- _Given data_:
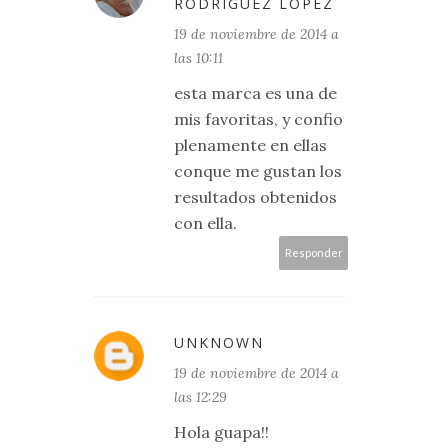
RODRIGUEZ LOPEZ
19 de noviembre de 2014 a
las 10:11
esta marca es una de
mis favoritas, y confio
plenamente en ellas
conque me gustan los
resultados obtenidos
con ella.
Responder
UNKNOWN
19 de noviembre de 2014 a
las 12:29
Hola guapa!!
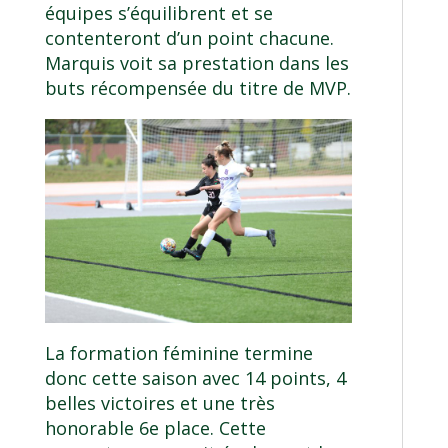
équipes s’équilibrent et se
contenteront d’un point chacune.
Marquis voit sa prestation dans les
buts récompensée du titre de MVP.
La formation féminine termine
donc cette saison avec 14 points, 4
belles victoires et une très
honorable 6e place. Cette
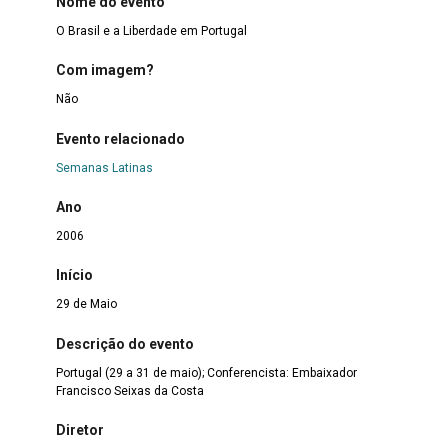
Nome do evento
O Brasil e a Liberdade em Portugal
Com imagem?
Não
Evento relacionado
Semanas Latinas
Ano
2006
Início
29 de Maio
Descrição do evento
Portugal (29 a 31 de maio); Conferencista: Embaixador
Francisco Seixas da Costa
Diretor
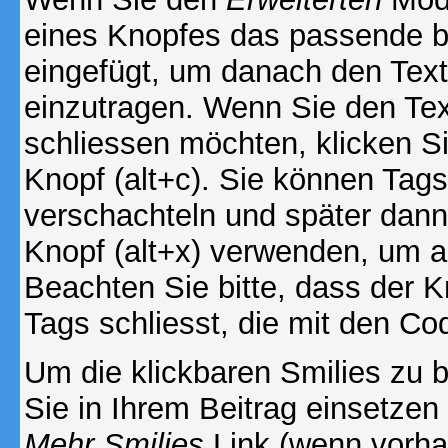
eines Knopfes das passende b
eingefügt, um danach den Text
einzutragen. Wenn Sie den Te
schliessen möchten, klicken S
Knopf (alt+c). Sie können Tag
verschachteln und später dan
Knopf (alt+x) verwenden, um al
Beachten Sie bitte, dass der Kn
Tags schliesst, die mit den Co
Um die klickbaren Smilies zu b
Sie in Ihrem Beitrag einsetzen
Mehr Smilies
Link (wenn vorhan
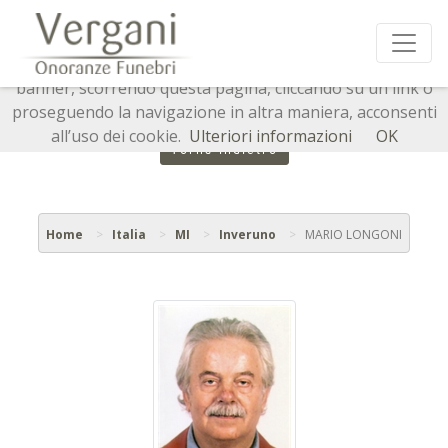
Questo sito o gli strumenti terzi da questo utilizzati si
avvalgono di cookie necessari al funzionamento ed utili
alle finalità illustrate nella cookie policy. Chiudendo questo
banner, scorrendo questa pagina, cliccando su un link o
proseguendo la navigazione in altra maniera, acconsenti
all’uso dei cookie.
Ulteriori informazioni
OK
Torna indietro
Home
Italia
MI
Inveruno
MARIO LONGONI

- _Work required_:
Give back exactly the lines from the one containing "Hola guapa!!" to the final line of the entries, both included, and no picture.

- _Result for this task_:
Hola guapa!!
équipes s’équilibrent et se
contenteront d’un point chacune.
Marquis voit sa prestation dans les
buts récompensée du titre de MVP.
La formation féminine termine
donc cette saison avec 14 points, 4
belles victoires et une très
honorable 6e place. Cette
Nome do evento
O Brasil e a Liberdade em Portugal
Com imagem?
Não
Evento relacionado
Semanas Latinas
Ano
2006
Início
29 de Maio
Descrição do evento
Portugal (29 a 31 de maio); Conferencista: Embaixador
Francisco Seixas da Costa
Diretor
eines Knopfes das passende b
eingefügt, um danach den Text
einzutragen. Wenn Sie den Te
schliessen möchten, klicken S
Knopf (alt+c). Sie können Tag
verschachteln und später dan
Knopf (alt+x) verwenden, um al
Beachten Sie bitte, dass der Kn
Tags schliesst, die mit den Co
Um die klickbaren Smilies zu b
Sie in Ihrem Beitrag einsetzen
Mehr Smilies
Link (wenn vorhan
Questo sito o gli strumenti terzi da questo utilizzati si
avvalgono di cookie necessari al funzionamento ed utili
alle finalità illustrate nella cookie policy. Chiudendo questo
banner, scorrendo questa pagina, cliccando su un link o
proseguendo la navigazione in altra maniera, acconsenti
all’uso dei cookie.
Ulteriori informazioni
OK
Torna indietro
Home
Italia
MI
Inveruno
MARIO LONGONI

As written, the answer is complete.